Two days ago, I was showing an American visitor around Kuwait and we ended up at the National Museum of Kuwait. If you haven't been there, definitely make a point to go it's a lot of fun.
In the museum's heritage building, where you walk around "old Kuwait" (1940's pre-oil) with the different stores, then you enter a home, then the hall turns into an exhibition display of items, clothing and other things.
I've always been interested in history but have found ours less than exciting, walking through the museum, Kuwait's relative youth really sunk in. I mean, there are people alive who remember this pretty well. My parents, both born in the late 50's, came only 10 years after oil was discovered!
This realization struck a chord in me. I mean, I've known all along that we're young and don't really have a wealth of political experience/tradition either but, we're really really really young!
Things that piqued my interested at the museum:
At the Kharraz (the Cobbler)'s shop, where a mannequin of a cobbler was making shoes with his tools around him, we noticed that the men's footwear was made of comfortable leather like the ones seen here. The womens' shoes on the other hand, the gubgab, were made of wood. A wooden bottom, and a tiny leather strap on top.
If ever we need evidence that shoes are a tool of the patriarchy all around the world. Whether it's foot binding or having to wear extremely uncomfortable shoes, it's all meant to keep women barefoot and pregnant.

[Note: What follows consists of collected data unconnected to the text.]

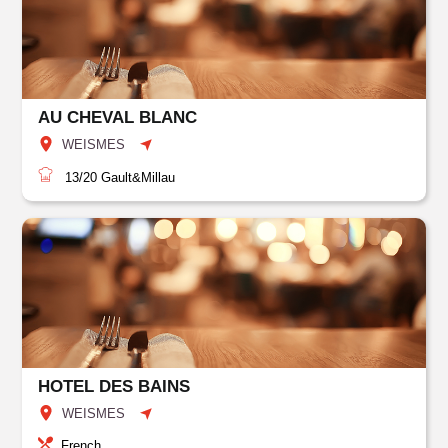
AU CHEVAL BLANC
WEISMES
13/20
Gault&Millau
HOTEL DES BAINS
WEISMES
French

As we walked along to the photography exhibition that had pictures from 1942, I noticed that all the women in the pictures were barefoot. Some of the men wore shoes but none of the ladies did. (Of course, in my mind, they all refused to wear these ridiculous shoes as an act of protest not because they were too poor to buy them.)
On display where several official handwritten documents of pearl divers, licenses and such, with photos and fingerprints on them. It's amazing how juvenile they seem today.
One of the placards by a display of old cameras mentioned that there weren't any cameras around so Kuwaitis would have to go get their official pictures taken at the British Consulate. Unfortunately, not all placards had Arabic and English explanations on them and often the Arabic explanation was more informative, which was an inconvenience to my non-Arabic speaking guest.
On corporal punishment:
In the kitab, the Qura'an school where young boys learned basic Arabic through Qura'an and arithmetic, there was a boy standing in a corner with his hands raised above his head as punishment for doing something wrong. I loved that they added that in there!
Looking at a trade route map on the wall, from India and Eastern Africa to Kuwait and back, I couldn't help but contemplate the relationship between wealth, slavery (economic or literal), and sophistication.
To think that less than 70 years ago, women my age would've been illiterate, barefoot, and probably had several children was quite breathtaking. To think that from my grandmother's time we've gone from basic literacy to PhD's and being fluent in not one but two languages. From having slaves at home, to well....
We've come a loooooooong way.
Or have we?
I wonder what the next 66 years will bring.